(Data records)
_ _ _ _ _

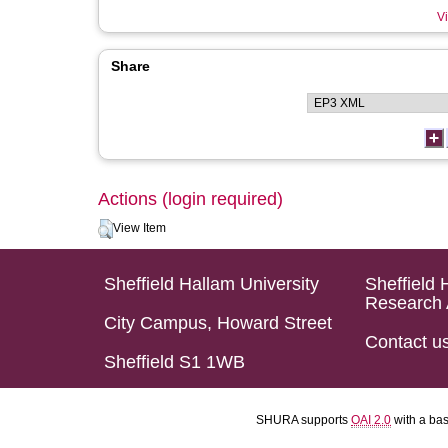
Vi
Share
Actions (login required)
View Item
Sheffield Hallam University
Sheffield 
Research 
City Campus, Howard Street
Contact u
Sheffield S1 1WB
SHURA supports
OAI 2.0
with a ba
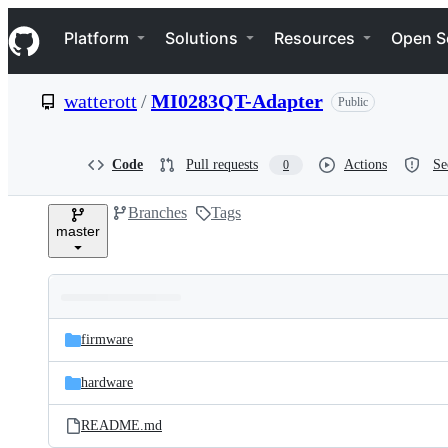
S
Navigation Menu
k
Platform
Solutions
Resources
Open S
i
p
t
watterott
/
MI0283QT-Adapter
Public
o
c
o
n
Code
Pull requests
Actions
Se
0
t
e
Branches
Tags
n
master
t
Folders
Latest
and
firmware
commit
files
hardware
README.md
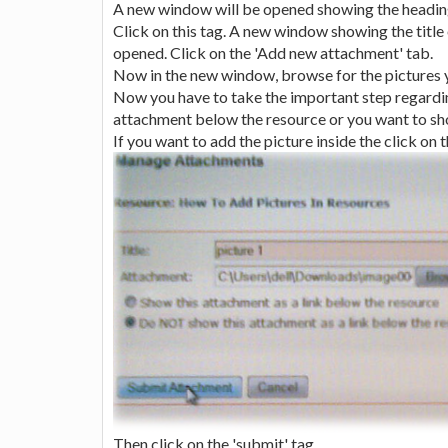
A new window will be opened showing the heading
Click on this tag. A new window showing the title
opened. Click on the 'Add new attachment' tab.
Now in the new window, browse for the pictures yo
Now you have to take the important step regardin
attachment below the resource or you want to show 
If you want to add the picture inside the click on
Then click on the 'submit' tag.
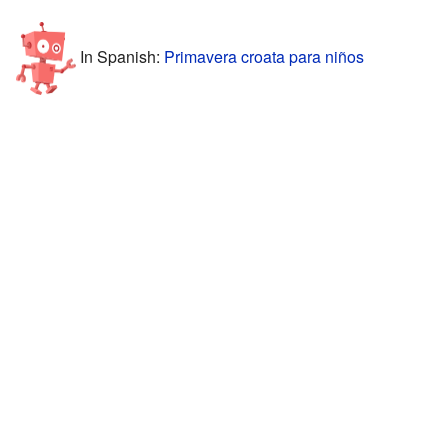
In Spanish:
Primavera croata para niños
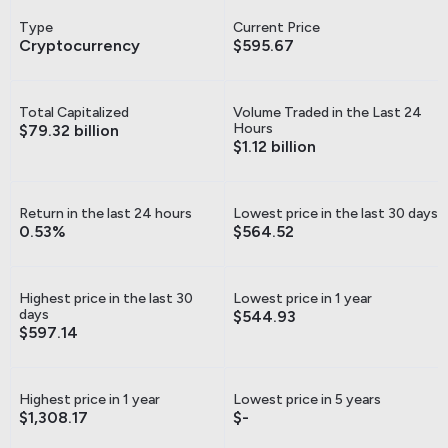
Type
Current Price
Cryptocurrency
$595.67
Total Capitalized
Volume Traded in the Last 24
Hours
$79.32 billion
$1.12 billion
Return in the last 24 hours
Lowest price in the last 30 days
0.53%
$564.52
Highest price in the last 30
Lowest price in 1 year
days
$544.93
$597.14
Highest price in 1 year
Lowest price in 5 years
$1,308.17
$-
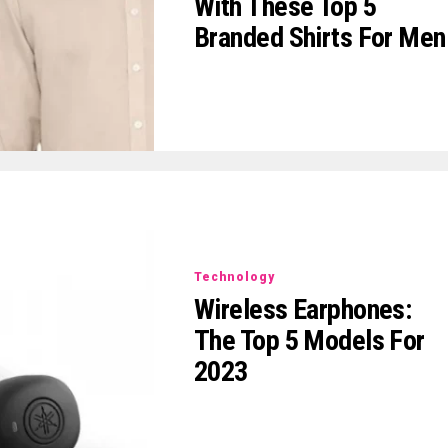
With These Top 5
Branded Shirts For Men
Technology
Wireless Earphones:
The Top 5 Models For
2023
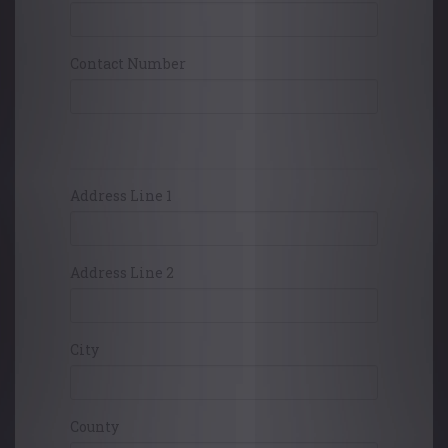
Contact Number
Card Holders Address
Address Line 1
Address Line 2
City
County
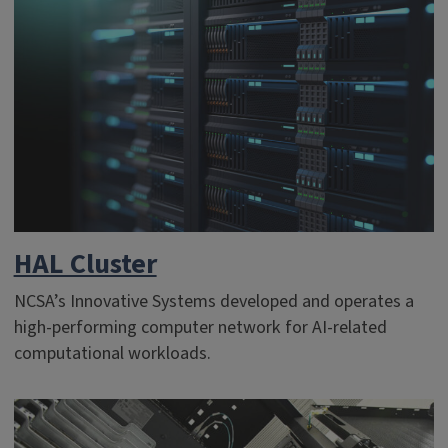
HAL Cluster
NCSA’s Innovative Systems developed and operates a
high-performing computer network for AI-related
computational workloads.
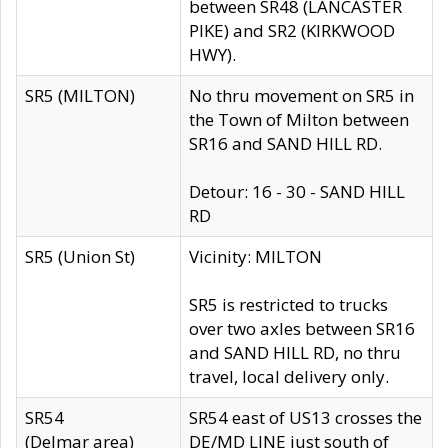
between SR48 (LANCASTER
PIKE) and SR2 (KIRKWOOD
HWY).
SR5 (MILTON)
No thru movement on SR5 in
the Town of Milton between
SR16 and SAND HILL RD.
Detour: 16 - 30 - SAND HILL
RD
SR5 (Union St)
Vicinity: MILTON
SR5 is restricted to trucks
over two axles between SR16
and SAND HILL RD, no thru
travel, local delivery only.
SR54
SR54 east of US13 crosses the
(Delmar area)
DE/MD LINE just south of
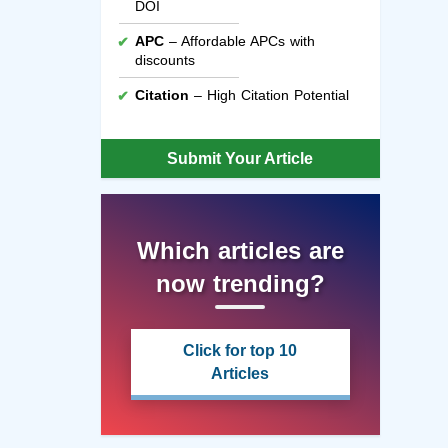
DOI
APC
– Affordable APCs with
discounts
Citation
– High Citation Potential
Submit Your Article
Which articles are
now trending?
Click for top 10
Articles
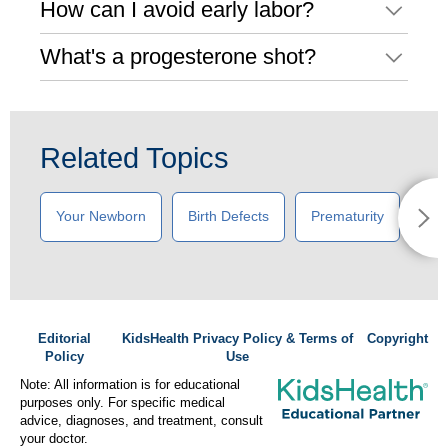
How can I avoid early labor?
What's a progesterone shot?
Related Topics
Your Newborn
Birth Defects
Prematurity
New
Editorial
KidsHealth Privacy Policy & Terms of
Copyright
Policy
Use
Note: All information is for educational
purposes only. For specific medical
advice, diagnoses, and treatment, consult
your doctor.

_ _ _ _ _

| Exercise goal |
The lines to show are those in the data above that include "Policy".

| Answer box |
KidsHealth Privacy Policy & Terms of
Policy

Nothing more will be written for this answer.